**Work instruction:**
Report all lines of the records that contain "offering".

**Source records:**
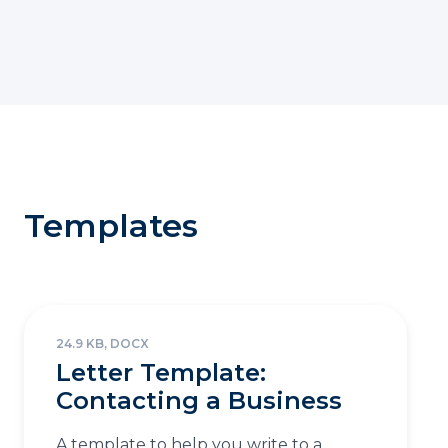
Templates
24.9 KB, DOCX
Letter Template:
Contacting a Business
A template to help you write to a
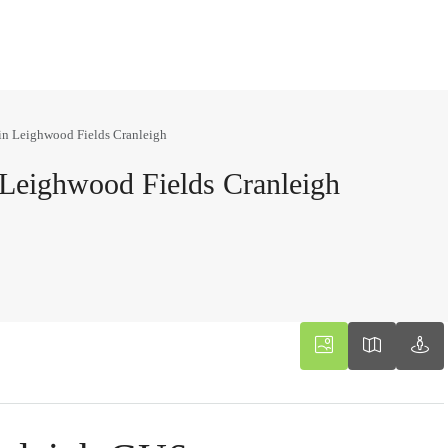
in Leighwood Fields Cranleigh
Leighwood Fields Cranleigh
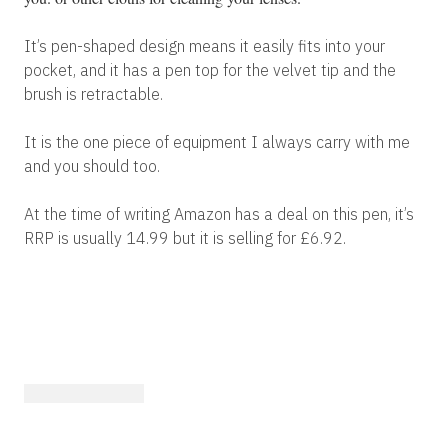
It’s pen-shaped design means it easily fits into your
pocket, and it has a pen top for the velvet tip and the
brush is retractable.
It is the one piece of equipment I always carry with me
and you should too.
At the time of writing Amazon has a deal on this pen, it’s
RRP is usually 14.99 but it is selling for £6.92.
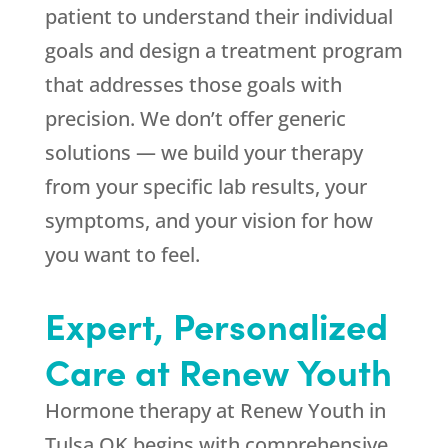
patient to understand their individual
goals and design a treatment program
that addresses those goals with
precision. We don’t offer generic
solutions — we build your therapy
from your specific lab results, your
symptoms, and your vision for how
you want to feel.
Expert, Personalized
Care at
Renew Youth
Hormone therapy at
Renew Youth
in
Tulsa OK begins with comprehensive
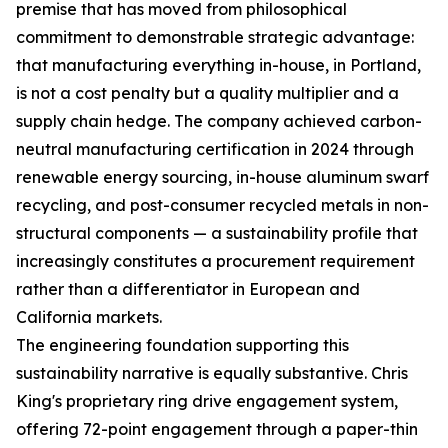
premise that has moved from philosophical
commitment to demonstrable strategic advantage:
that manufacturing everything in-house, in Portland,
is not a cost penalty but a quality multiplier and a
supply chain hedge. The company achieved carbon-
neutral manufacturing certification in 2024 through
renewable energy sourcing, in-house aluminum swarf
recycling, and post-consumer recycled metals in non-
structural components — a sustainability profile that
increasingly constitutes a procurement requirement
rather than a differentiator in European and
California markets.
The engineering foundation supporting this
sustainability narrative is equally substantive. Chris
King's proprietary ring drive engagement system,
offering 72-point engagement through a paper-thin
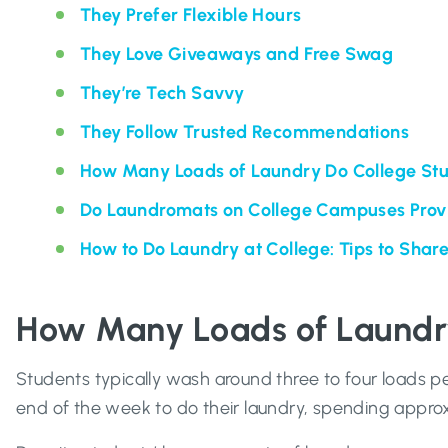
They Prefer Flexible Hours
They Love Giveaways and Free Swag
They’re Tech Savvy
They Follow Trusted Recommendations
How Many Loads of Laundry Do College St
Do Laundromats on College Campuses Prov
How to Do Laundry at College: Tips to Shar
How Many Loads of Laundr
Students typically wash around three to four loads pe
end of the week to do their laundry, spending appro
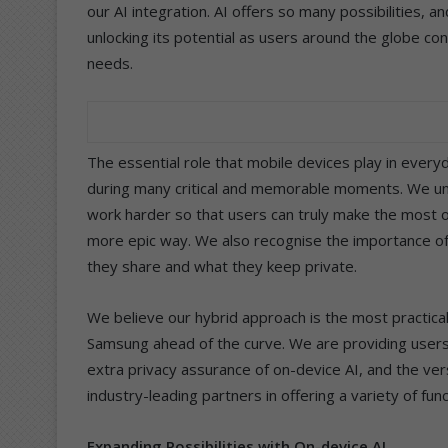
our AI integration. AI offers so many possibilities, 
unlocking its potential as users around the globe con
needs.
The essential role that mobile devices play in every
during many critical and memorable moments. We u
work harder so that users can truly make the most o
more epic way. We also recognise the importance of 
they share and what they keep private.
We believe our hybrid approach is the most practical
Samsung ahead of the curve. We are providing user
extra privacy assurance of on-device AI, and the ver
industry-leading partners in offering a variety of func
Expanding Possibilities with On-device AI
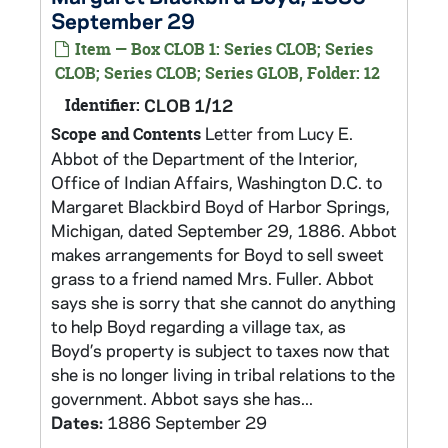
September 29
Item — Box CLOB 1: Series CLOB; Series
CLOB; Series CLOB; Series GLOB, Folder: 12
Identifier:
CLOB 1/12
Letter from Lucy E.
Scope and Contents
Abbot of the Department of the Interior,
Office of Indian Affairs, Washington D.C. to
Margaret Blackbird Boyd of Harbor Springs,
Michigan, dated September 29, 1886. Abbot
makes arrangements for Boyd to sell sweet
grass to a friend named Mrs. Fuller. Abbot
says she is sorry that she cannot do anything
to help Boyd regarding a village tax, as
Boyd’s property is subject to taxes now that
she is no longer living in tribal relations to the
government. Abbot says she has...
Dates:
1886 September 29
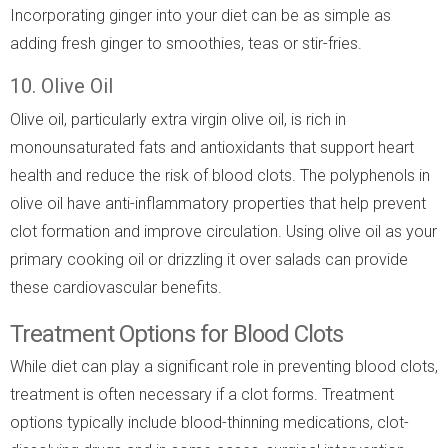
Incorporating ginger into your diet can be as simple as
adding fresh ginger to smoothies, teas or stir-fries.
10. Olive Oil
Olive oil, particularly extra virgin olive oil, is rich in
monounsaturated fats and antioxidants that support heart
health and reduce the risk of blood clots. The polyphenols in
olive oil have anti-inflammatory properties that help prevent
clot formation and improve circulation. Using olive oil as your
primary cooking oil or drizzling it over salads can provide
these cardiovascular benefits.
Treatment Options for Blood Clots
While diet can play a significant role in preventing blood clots,
treatment is often necessary if a clot forms. Treatment
options typically include blood-thinning medications, clot-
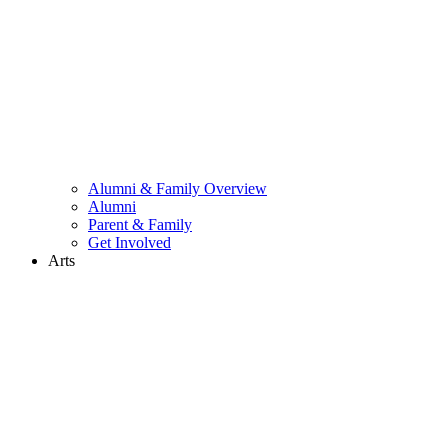
Alumni & Family Overview
Alumni
Parent & Family
Get Involved
Arts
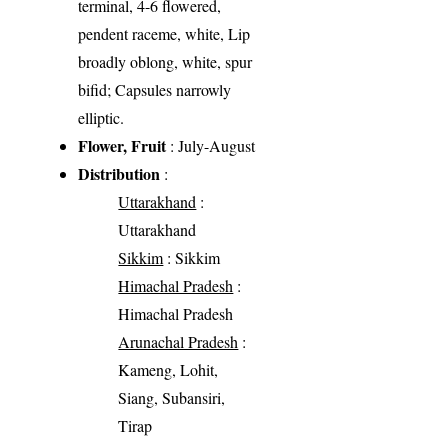
terminal, 4-6 flowered,
pendent raceme, white, Lip
broadly oblong, white, spur
bifid; Capsules narrowly
elliptic.
Flower, Fruit
: July-August
Distribution
:
Uttarakhand
:
Uttarakhand
Sikkim
: Sikkim
Himachal Pradesh
:
Himachal Pradesh
Arunachal Pradesh
:
Kameng, Lohit,
Siang, Subansiri,
Tirap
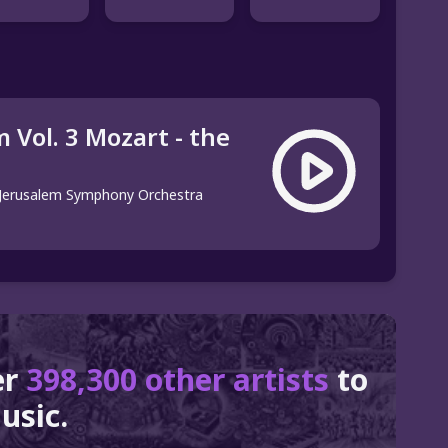
 Vol. 3 Mozart - the
Jerusalem Symphony Orchestra
er
398,300 other artists
to
usic.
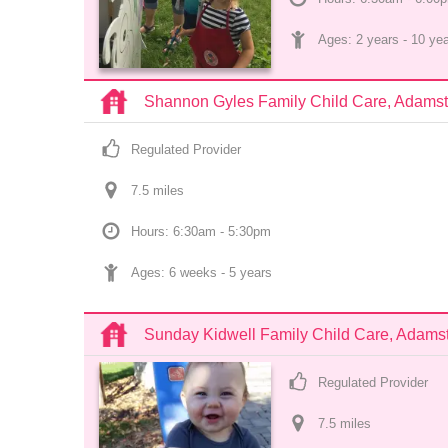
Ages: 
2 years
 - 
10 ye
Shannon Gyles Family Child Care, Adams
Regulated Provider
7.5
 mile
s
Hours: 6:30am - 5:30pm
Ages: 
6 weeks
 - 
5 years
Sunday Kidwell Family Child Care, Adam
Regulated Provider
7.5
 mile
s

**Exercise output:**
offering 72-point engagement through a paper-thin
industry-leading partners in offering a variety of func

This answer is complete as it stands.